• To do:
Line by line, set down all the data below exactly, omitting any picture.
START Records supplied
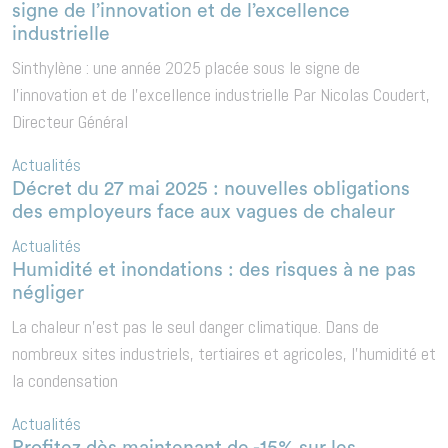
signe de l’innovation et de l’excellence
industrielle
Sinthylène : une année 2025 placée sous le signe de
l’innovation et de l’excellence industrielle Par Nicolas Coudert,
Directeur Général
Actualités
Décret du 27 mai 2025 : nouvelles obligations
des employeurs face aux vagues de chaleur
Actualités
Humidité et inondations : des risques à ne pas
négliger
La chaleur n’est pas le seul danger climatique. Dans de
nombreux sites industriels, tertiaires et agricoles, l’humidité et
la condensation
Actualités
END Records supplied
• Finished task:
signe de l’innovation et de l’excellence
industrielle
Sinthylène : une année 2025 placée sous le signe de
l’innovation et de l’excellence industrielle Par Nicolas Coudert,
Directeur Général
Actualités
Décret du 27 mai 2025 : nouvelles obligations
des employeurs face aux vagues de chaleur
Actualités
Humidité et inondations : des risques à ne pas
négliger
La chaleur n’est pas le seul danger climatique. Dans de
nombreux sites industriels, tertiaires et agricoles, l’humidité et
la condensation
Actualités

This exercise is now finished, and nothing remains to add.